(Document layout detection data)
+===+

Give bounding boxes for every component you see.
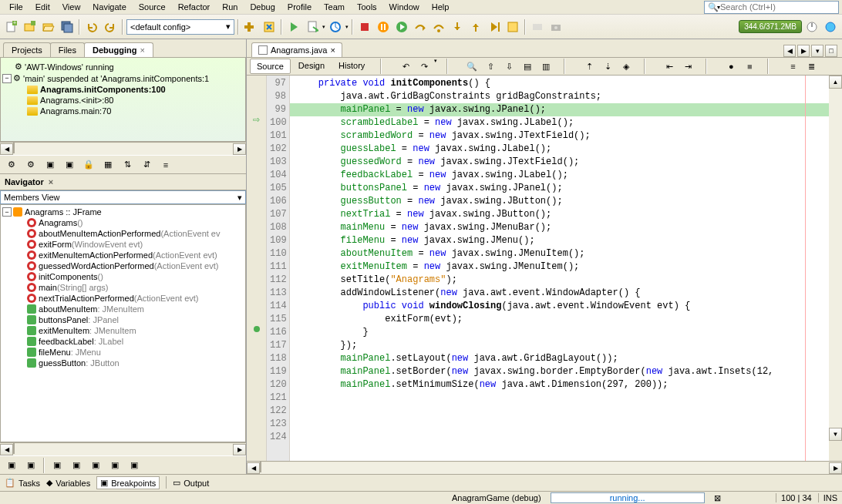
nav-field[interactable]: aboutMenuItem : JMenuItem: [2, 304, 244, 314]
menu-refactor[interactable]: Refactor: [172, 1, 217, 13]
step-over-expr-button[interactable]: [430, 18, 447, 35]
pop-frame-icon[interactable]: ▣: [61, 156, 78, 173]
bottom-breakpoints[interactable]: ▣ Breakpoints: [96, 476, 160, 489]
menu-navigate[interactable]: Navigate: [86, 1, 132, 13]
hscrollbar[interactable]: ◀ ▶: [0, 142, 246, 155]
undo-button[interactable]: [83, 18, 100, 35]
bottom-output[interactable]: ▭ Output: [173, 476, 209, 489]
close-icon[interactable]: ×: [140, 45, 144, 55]
find-prev-icon[interactable]: ⇧: [482, 58, 499, 75]
nav-method[interactable]: Anagrams(): [2, 217, 244, 228]
toggle-bookmark-icon[interactable]: ▥: [537, 58, 554, 75]
code-text[interactable]: private void initComponents() { java.awt…: [290, 76, 829, 461]
filter-icon[interactable]: ⇵: [138, 156, 155, 173]
shift-right-icon[interactable]: ⇥: [679, 58, 696, 75]
macro-stop-icon[interactable]: ■: [741, 58, 758, 75]
subtab-source[interactable]: Source: [250, 59, 291, 74]
shift-left-icon[interactable]: ⇤: [661, 58, 678, 75]
editor-gutter[interactable]: ⇨: [247, 76, 267, 461]
sort-alpha-icon[interactable]: ▣: [126, 457, 143, 474]
nav-field[interactable]: fileMenu : JMenu: [2, 347, 244, 358]
maximize-icon[interactable]: □: [825, 45, 837, 57]
back-icon[interactable]: ↶: [397, 58, 414, 75]
code-line[interactable]: mainPanel.setLayout(new java.awt.GridBag…: [290, 352, 829, 365]
scroll-down-icon[interactable]: ▼: [829, 428, 842, 441]
step-over-button[interactable]: [412, 18, 429, 35]
show-inherited-icon[interactable]: ▣: [87, 457, 104, 474]
redo-button[interactable]: [102, 18, 119, 35]
dropdown-icon[interactable]: ▾: [434, 58, 437, 75]
debug-call-stack[interactable]: ⚙ 'AWT-Windows' running −⚙ 'main' suspen…: [0, 57, 246, 142]
lock-icon[interactable]: 🔒: [80, 156, 97, 173]
menu-edit[interactable]: Edit: [29, 1, 56, 13]
new-project-button[interactable]: [22, 18, 39, 35]
tab-files[interactable]: Files: [50, 42, 85, 57]
nav-method[interactable]: nextTrialActionPerformed(ActionEvent evt…: [2, 293, 244, 304]
bottom-variables[interactable]: ◆ Variables: [46, 476, 90, 489]
scroll-left-icon[interactable]: ◀: [247, 462, 260, 474]
continue-button[interactable]: [393, 18, 410, 35]
hscrollbar[interactable]: ◀ ▶: [0, 442, 246, 455]
code-line[interactable]: guessLabel = new javax.swing.JLabel();: [290, 143, 829, 156]
menu-profile[interactable]: Profile: [281, 1, 318, 13]
show-fields-icon[interactable]: ▣: [49, 457, 66, 474]
menu-source[interactable]: Source: [133, 1, 172, 13]
options-icon[interactable]: ≡: [157, 156, 174, 173]
code-line[interactable]: scrambledLabel = new javax.swing.JLabel(…: [290, 116, 829, 129]
scroll-right-icon[interactable]: ▶: [233, 143, 246, 155]
forward-icon[interactable]: ↷: [416, 58, 433, 75]
editor-hscrollbar[interactable]: ◀ ▶: [247, 461, 842, 474]
close-icon[interactable]: ×: [330, 45, 335, 55]
save-all-button[interactable]: [59, 18, 76, 35]
make-current-icon[interactable]: ▣: [42, 156, 59, 173]
prev-bookmark-icon[interactable]: ⇡: [581, 58, 598, 75]
code-editor[interactable]: ⇨ 97989910010110210310410510610710810911…: [247, 76, 842, 461]
dropdown-icon[interactable]: ▾: [322, 24, 325, 30]
tab-projects[interactable]: Projects: [3, 42, 51, 57]
config-dropdown[interactable]: <default config>▾: [126, 19, 234, 35]
code-line[interactable]: mainPanel = new javax.swing.JPanel();: [290, 103, 829, 116]
profile-button[interactable]: [327, 18, 344, 35]
dropdown-icon[interactable]: ▾: [345, 24, 349, 30]
find-next-icon[interactable]: ⇩: [500, 58, 517, 75]
menu-file[interactable]: File: [3, 1, 29, 13]
show-static-icon[interactable]: ▣: [68, 457, 85, 474]
close-icon[interactable]: ×: [49, 177, 53, 186]
prev-tab-icon[interactable]: ◀: [783, 45, 796, 57]
code-line[interactable]: }: [290, 326, 829, 339]
scroll-left-icon[interactable]: ◀: [0, 444, 13, 455]
step-into-button[interactable]: [449, 18, 466, 35]
suspend-thread-icon[interactable]: ⚙: [22, 156, 39, 173]
close-status-icon[interactable]: ⊠: [714, 493, 721, 503]
code-line[interactable]: });: [290, 339, 829, 352]
next-bookmark-icon[interactable]: ⇣: [599, 58, 616, 75]
scroll-up-icon[interactable]: ▲: [829, 76, 842, 89]
nav-field[interactable]: buttonsPanel : JPanel: [2, 314, 244, 325]
tree-collapse-icon[interactable]: −: [2, 74, 12, 83]
pause-button[interactable]: [375, 18, 392, 35]
toggle-highlight-icon[interactable]: ▤: [519, 58, 536, 75]
code-line[interactable]: java.awt.GridBagConstraints gridBagConst…: [290, 90, 829, 103]
nav-method[interactable]: initComponents(): [2, 271, 244, 282]
code-line[interactable]: buttonsPanel = new javax.swing.JPanel();: [290, 182, 829, 195]
camera-button[interactable]: [547, 18, 564, 35]
clean-build-button[interactable]: [261, 18, 278, 35]
apply-code-button[interactable]: [504, 18, 521, 35]
menu-view[interactable]: View: [56, 1, 87, 13]
globe-button[interactable]: [822, 18, 839, 35]
build-button[interactable]: [242, 18, 259, 35]
subtab-history[interactable]: History: [332, 59, 371, 74]
scroll-thumb[interactable]: [260, 462, 261, 472]
nav-field[interactable]: exitMenuItem : JMenuItem: [2, 325, 244, 336]
sort-icon[interactable]: ▣: [22, 457, 39, 474]
open-button[interactable]: [40, 18, 57, 35]
code-line[interactable]: exitMenuItem = new javax.swing.JMenuItem…: [290, 260, 829, 274]
code-line[interactable]: exitForm(evt);: [290, 313, 829, 326]
menu-tools[interactable]: Tools: [351, 1, 383, 13]
next-tab-icon[interactable]: ▶: [797, 45, 810, 57]
code-line[interactable]: private void initComponents() {: [290, 77, 829, 90]
code-line[interactable]: scrambledWord = new javax.swing.JTextFie…: [290, 129, 829, 143]
code-line[interactable]: mainPanel.setBorder(new javax.swing.bord…: [290, 365, 829, 378]
nav-method[interactable]: aboutMenuItemActionPerformed(ActionEvent…: [2, 228, 244, 239]
code-line[interactable]: fileMenu = new javax.swing.JMenu();: [290, 234, 829, 247]
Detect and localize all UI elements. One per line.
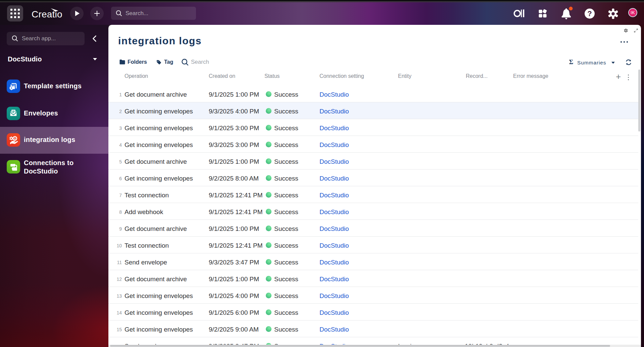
svg-text:Σ: Σ [569,59,573,65]
svg-text:?: ? [587,9,592,18]
svg-text:S: S [14,137,16,140]
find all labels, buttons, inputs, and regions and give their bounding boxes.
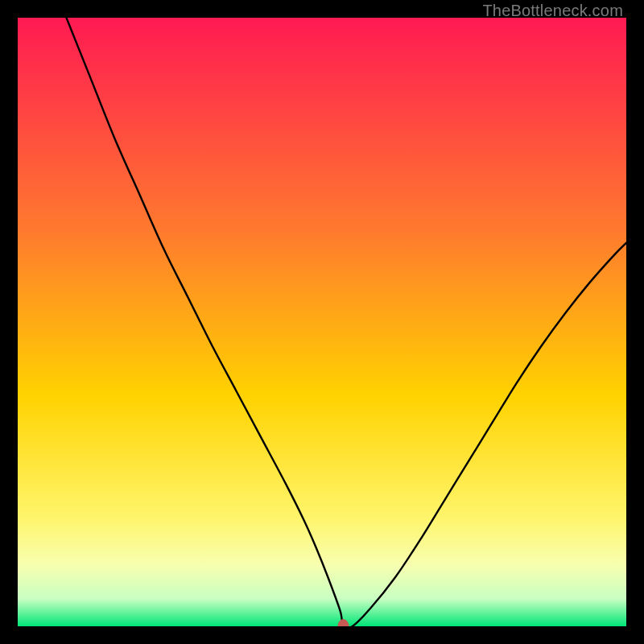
bottleneck-chart [18, 18, 626, 626]
gradient-background [18, 18, 626, 626]
plot-area [18, 18, 626, 626]
chart-frame: TheBottleneck.com [0, 0, 644, 644]
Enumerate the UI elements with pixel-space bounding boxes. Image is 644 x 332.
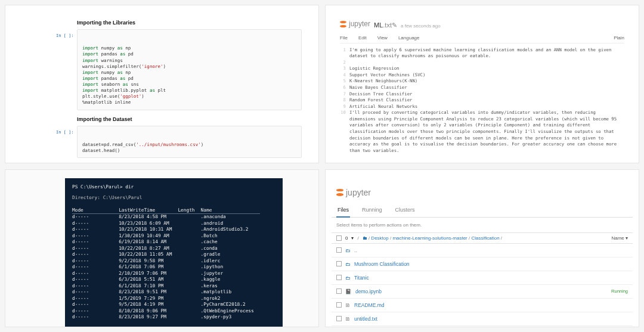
file-name: ..: [354, 247, 357, 253]
file-row: 🗀..: [332, 244, 633, 257]
line-number: 2: [340, 60, 349, 66]
line-number: 8: [340, 97, 349, 104]
notebook-panel: Importing the Libraries In [ ]: import n…: [5, 5, 319, 163]
terminal-col-header: [95, 207, 119, 214]
line-number: 6: [340, 85, 349, 91]
fb-tabs: Files Running Clusters: [332, 204, 633, 218]
jupyter-icon: [336, 189, 343, 196]
menu-view[interactable]: View: [377, 35, 388, 41]
file-name[interactable]: README.md: [354, 302, 385, 308]
file-name[interactable]: Mushroom Classification: [354, 261, 410, 267]
terminal-row: d-----10/23/2018 6:09 AM.android: [72, 221, 260, 227]
notebook-running-icon: 📓: [345, 288, 352, 294]
breadcrumb-classification[interactable]: Classification: [471, 235, 499, 241]
file-row: 🗎untitled.txt: [332, 312, 633, 326]
line-text: K-Nearest Neighbours(K-NN): [349, 78, 417, 85]
breadcrumb-separator: /: [500, 235, 502, 241]
fb-breadcrumb-bar: 0 ▾ / 🖿 / Desktop / machine-Learning-sol…: [332, 232, 633, 244]
line-number: 10: [340, 110, 349, 154]
editor-header: jupyter ML.txt✎ a few seconds ago: [340, 20, 624, 29]
file-browser-panel: jupyter Files Running Clusters Select it…: [325, 169, 639, 328]
menu-language[interactable]: Language: [398, 35, 420, 41]
select-count: 0: [345, 235, 348, 241]
terminal-row: d-----10/23/2018 10:31 AM.AndroidStudio3…: [72, 226, 260, 233]
row-checkbox[interactable]: [336, 261, 342, 266]
editor-line: 4Support Vector Machines (SVC): [340, 72, 624, 79]
terminal-col-header: Length: [178, 207, 200, 214]
edit-icon: ✎: [392, 21, 397, 29]
editor-line: 2: [340, 60, 624, 66]
terminal-col-header: LastWriteTime: [119, 207, 178, 214]
terminal-row: d-----1/5/2019 7:29 PM.ngrok2: [72, 296, 260, 302]
row-checkbox[interactable]: [336, 247, 342, 253]
editor-filename[interactable]: ML.txt✎: [374, 21, 397, 29]
terminal-prompt: PS C:\Users\Parul> dir: [72, 184, 275, 191]
menu-file[interactable]: File: [340, 35, 348, 41]
terminal[interactable]: PS C:\Users\Parul> dir Directory: C:\Use…: [65, 178, 283, 327]
file-name[interactable]: untitled.txt: [354, 316, 377, 322]
file-row: 🗎README.md: [332, 299, 633, 312]
code-cell[interactable]: In [ ]: import numpy as np import pandas…: [77, 29, 302, 110]
file-name[interactable]: demo.ipynb: [355, 288, 382, 294]
tab-running[interactable]: Running: [361, 204, 383, 217]
terminal-row: d-----10/22/2018 11:05 AM.gradle: [72, 252, 260, 258]
code-cell[interactable]: In [ ]: dataset=pd.read_csv('../input/mu…: [77, 126, 302, 159]
folder-icon: 🗀: [345, 261, 351, 267]
terminal-row: d-----6/1/2018 7:10 PM.keras: [72, 283, 260, 290]
terminal-row: d-----1/30/2019 10:49 AM.Botch: [72, 233, 260, 240]
editor-menu: File Edit View Language Plain: [340, 32, 624, 44]
menu-mode[interactable]: Plain: [614, 35, 624, 41]
select-all-checkbox[interactable]: [336, 235, 342, 241]
file-icon: 🗎: [345, 316, 351, 322]
editor-line: 7Decision Tree Classifier: [340, 91, 624, 98]
select-dropdown-icon[interactable]: ▾: [351, 235, 354, 241]
row-checkbox[interactable]: [336, 288, 342, 294]
notebook-body: Importing the Libraries In [ ]: import n…: [5, 5, 318, 163]
editor-body[interactable]: 1I'm going to apply 6 supervised machine…: [340, 47, 624, 154]
file-name[interactable]: Titanic: [354, 275, 369, 281]
jupyter-logo: jupyter: [340, 20, 370, 28]
file-row: 🗀Titanic: [332, 271, 633, 285]
editor-line: 5K-Nearest Neighbours(K-NN): [340, 78, 624, 85]
menu-edit[interactable]: Edit: [358, 35, 367, 41]
editor-line: 6Naive Bayes Classifier: [340, 85, 624, 91]
row-checkbox[interactable]: [336, 316, 342, 321]
line-text: I'll proceed by converting categorical v…: [349, 110, 624, 154]
line-number: 7: [340, 91, 349, 98]
line-number: 3: [340, 66, 349, 72]
line-text: Support Vector Machines (SVC): [349, 72, 425, 79]
editor-line: 9Artificial Neural Networks: [340, 104, 624, 110]
chevron-down-icon: ▾: [626, 235, 628, 241]
row-checkbox[interactable]: [336, 302, 342, 308]
terminal-listing: ModeLastWriteTimeLengthNamed-----8/23/20…: [72, 207, 260, 321]
folder-icon: 🗀: [345, 247, 351, 253]
line-number: 5: [340, 78, 349, 85]
text-editor-panel: jupyter ML.txt✎ a few seconds ago File E…: [325, 5, 639, 163]
line-text: Decision Tree Classifier: [349, 91, 412, 98]
tab-files[interactable]: Files: [336, 204, 350, 218]
folder-icon: 🗀: [345, 275, 351, 281]
fb-hint: Select items to perform actions on them.: [332, 218, 633, 232]
editor-line: 3Logistic Regression: [340, 66, 624, 72]
sort-toggle[interactable]: Name ▾: [611, 235, 628, 241]
terminal-row: d-----8/10/2018 9:06 PM.QtWebEngineProce…: [72, 308, 260, 315]
row-checkbox[interactable]: [336, 275, 342, 280]
editor-line: 1I'm going to apply 6 supervised machine…: [340, 47, 624, 60]
jupyter-logo: jupyter: [332, 188, 633, 197]
folder-icon[interactable]: 🖿: [363, 235, 367, 241]
line-number: 9: [340, 104, 349, 110]
terminal-row: d-----8/23/2018 4:58 PM.anaconda: [72, 214, 260, 221]
breadcrumb-desktop[interactable]: Desktop: [371, 235, 388, 241]
file-icon: 🗎: [345, 302, 351, 308]
file-row: 🗀Mushroom Classification: [332, 257, 633, 271]
editor-line: 8Random Forest Classifier: [340, 97, 624, 104]
file-row: 📓demo.ipynbRunning: [332, 285, 633, 299]
terminal-col-header: Mode: [72, 207, 95, 214]
terminal-dir-line: Directory: C:\Users\Parul: [72, 195, 275, 201]
tab-clusters[interactable]: Clusters: [394, 204, 416, 217]
breadcrumb-repo[interactable]: machine-Learning-solutions-master: [392, 235, 467, 241]
terminal-col-header: Name: [201, 207, 260, 214]
editor-line: 10I'll proceed by converting categorical…: [340, 110, 624, 154]
line-number: 1: [340, 47, 349, 60]
line-number: 4: [340, 72, 349, 79]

+===+

### Activity
Would you copy out each line of the records above where the word "body" occurs?

### Response to the task
notebook-body: Importing the Libraries In [ ]: import n…: [5, 5, 318, 163]
editor-body[interactable]: 1I'm going to apply 6 supervised machine…: [340, 47, 624, 154]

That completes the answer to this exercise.